"However," Williams said, "I could not get my ulcer framed."
Then Williams reached into a brown paper bag and presented Katz with a Mickey Mouse doll, which also served to point out where Williams will begin a new career on Monday.
Williams, who appeared at a news conference in Orlando, Fla., home of Disney World, yesterday morning before flying back to Philadelphia for his farewell, has been named the president of Orlando Pro Basketball Inc., a corporation formed with the intent of establishing a National Basketball Association expansion team in central Florida by 1988.
John Nash, the Sixers' assistant general manager, is expected to succeed Williams as their general manager.
"The front-runner now, without a doubt or any question, is John Nash," Katz said. "We haven't sat down and made our deal."
Katz indicated that the new general manager would be named in the next few days, depending on the length of the negotiations.
In response to a question about how long his talks with Nash would take, Katz, showing off his sense of humor, said: "Not long. John knows me. I'll say, 'This is it,' and he'll say, 'Yes.' If I'd said that to Pat, he'd say, 'No.' "

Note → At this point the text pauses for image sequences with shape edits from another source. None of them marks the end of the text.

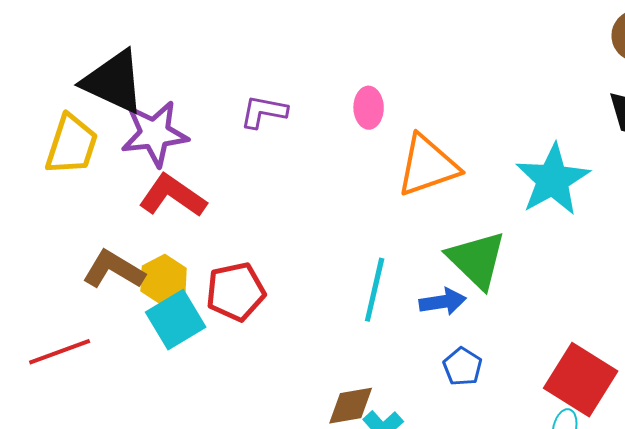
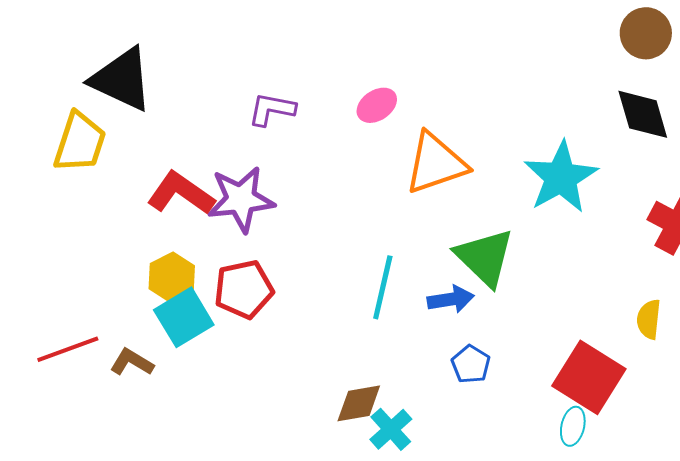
pink ellipse: (369, 108) -> (377, 105), turned 57
purple star: (155, 134) -> (241, 199), moved
brown L-shape: (114, 270) -> (132, 362), moved, size x0.7

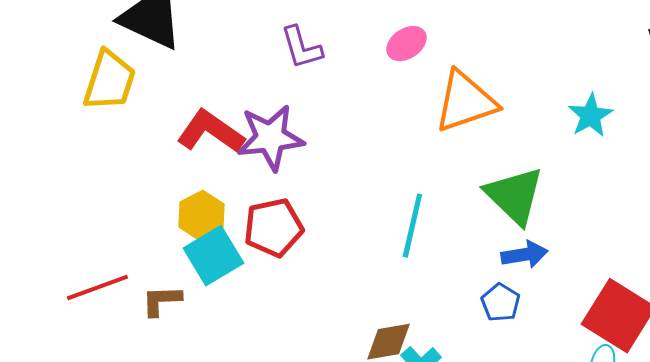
purple L-shape: (272, 109) -> (301, 48), turned -117
cyan star: (561, 177) -> (590, 116), size x0.6
blue arrow: (451, 299) -> (524, 255), moved
brown L-shape: (132, 362) -> (161, 301), turned -33

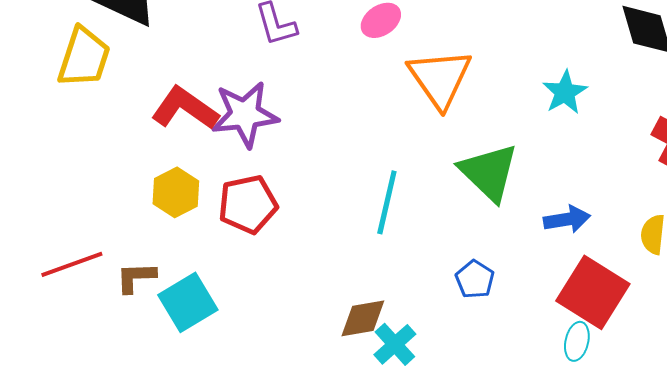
orange triangle: (465, 102) -> (440, 78), turned -46
blue arrow: (524, 255) -> (567, 219), moved
cyan square: (213, 256) -> (188, 302), moved

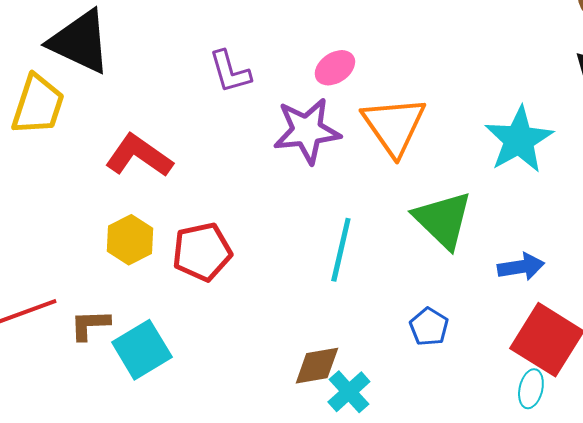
cyan star: (565, 92) -> (519, 140), size x1.5
purple star: (245, 114) -> (307, 131), moved

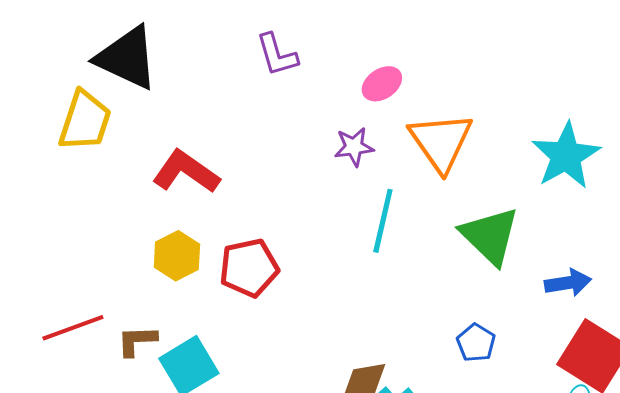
purple L-shape: (230, 72) -> (277, 55), moved
purple star: (307, 131) -> (354, 147), size x0.6
cyan line: (341, 250) -> (383, 221), moved

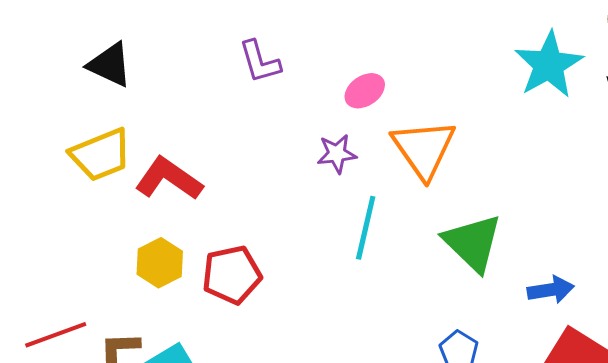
black triangle: (127, 58) -> (110, 65), size x0.7
yellow trapezoid: (85, 121) -> (101, 155), moved, turned 50
cyan star: (566, 156) -> (549, 65), moved

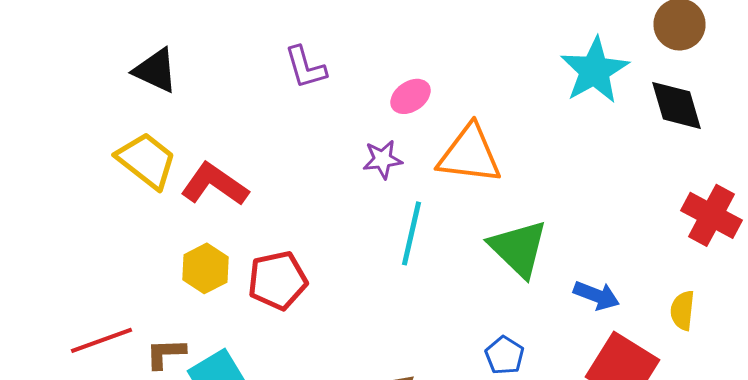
orange triangle: (424, 149) -> (470, 154), turned -48
yellow trapezoid: (101, 155) -> (146, 160), turned -120
blue arrow: (551, 290) -> (596, 295), turned 30

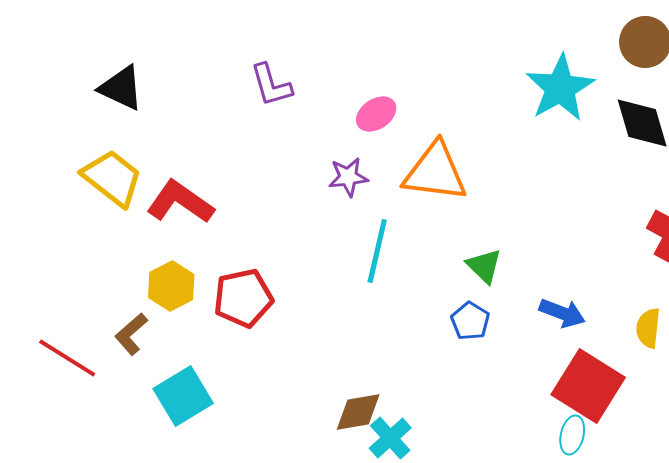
green triangle: (518, 248) -> (484, 266), size x0.6
red line: (102, 340) -> (67, 358), turned 52
brown L-shape: (166, 353) -> (131, 334), moved, turned -39
blue pentagon: (504, 355) -> (470, 321), moved

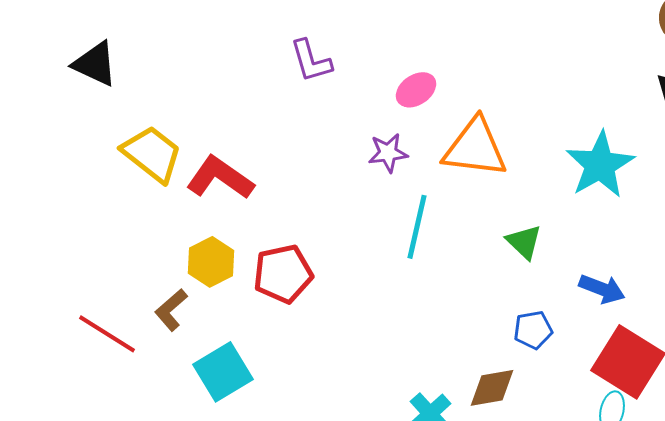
black triangle: (121, 88) -> (95, 64), moved
cyan star: (560, 88) -> (600, 165), moved
blue pentagon: (470, 321) -> (533, 330), moved, turned 30
brown diamond: (358, 412) -> (492, 388), moved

Katz conceded that he and Williams had not always agreed, but he said it was untrue that he would not have renewed Williams' contract, which was due to expire on June 30, if the Orlando offer hadn't come along.
"It never got down to a stage where Pat and I had to negotiate," he said, ''because Pat came to me months ago and told me, 'They're (the Orlando group) throwing this at me.' We're the odd couple - the all-time odd couple. We didn't always see eye to eye. He did a hell of a job for me for five years."
There were times during those years when Williams' future didn't appear secure.
Williams was lauded for going out and getting Julius Erving in 1976, but when Katz purchased the team in 1981, the Sixers had become known as the NBA's bridesmaids. With all of the high-salaried talent Williams had brought in, the NBA title had eluded the Sixers. It was said that, four years ago, Katz was unhappy about his team's high payroll and lengthy contracts.
Apparently, the 1983 NBA championship took the edge off that anger.
Yesterday, it seemed as if Katz and Williams were the best of friends.
Williams said that he never was given any indication that his contract would not be renewed. He said that he and Katz simply had not gotten around to talking about it before the Orlando offer appeared.
"We hadn't started on that," Williams said. "There was no real strain or
Nash was being groomed to be the Sixers' general manager, however, according to Katz.
The tempestuous owner, although he virtually committed himself to hiring Nash, hinted that he might take a glance at "one or two" other candidates. In any event, he seemed intent on filling the position quickly.
"It certainly isn't a cut-and-dried situation right now," said Nash, pointing to the pending contract negotiations. "I think I'm ready to do the job, but there are many other people out there who are qualified."
In his 18-year NBA career, Williams has built a reputation as a problem- solver, a master promoter and an organizer, but he has also built a equally big reputation as a carnival barker.
After serving one year as the Sixers' business manager, Williams went to the Chicago Bulls as general manager in 1969 and helped elevate the Bulls' attendance from 3,700 to more than 10,000 a game. During the 1973-74 season, he served in the same capacity with the Atlanta Hawks, whose attendance also rose. On August 6, 1974, Irv Kosloff, then the Sixers' owner, brought Williams back to Philadelphia as the team's general manager.
Williams has been best at getting wounded franchises on their feet. Once they were standing, things didn't always go as well.
The Sixers were fresh off their infamous 9-73 season of 1972-73 when Williams arrived on the scene.
"Pat likes down situations," his wife, Jill, said in 1975, when the Sixers started to regain their footing. "And now he's got something that's a little up. We're just holding our breath."
Williams brought fans into the house in Chicago, but in his last year there, the announced attendance was 10,365 a game but the team lost $1.7 million. The next season, the Bulls drew only 8,151 per game but slashed the ticket giveaways drastically and reduced their losses by 50 percent.
It was said that his penchant for freebies also drew the wrath of the Hawks' management.
Williams long will be remembered for his gimmickry.
Early in his stint with the Sixers, on Nov. 20, 1974, Williams presented Pepper, the Singing Pig. But Pepper met with an accident before the show, and his understudy, Chick, only squealed.
With all of the gimmicks, Williams can be credited with maintaining the stability of the Sixers' franchise over the last decade. By stockpiling draft choices in the 1970s, he has kept the Sixers in the hunt for NBA championships.
Charles Barkley, the team's brightest star of the future, came as a result of one of those stockpiled picks and, despite the Sixers' forfeiture of three first-round selections on Tuesday, the franchise should remain competitive for several more years because of extra first-round choices.
"From 1976 until today and, I think, for another 10 years, the Sixers will be competitive," Williams said yesterday. "That's 20 years. In basketball, it's very difficult to stay among the league's best for two straight years."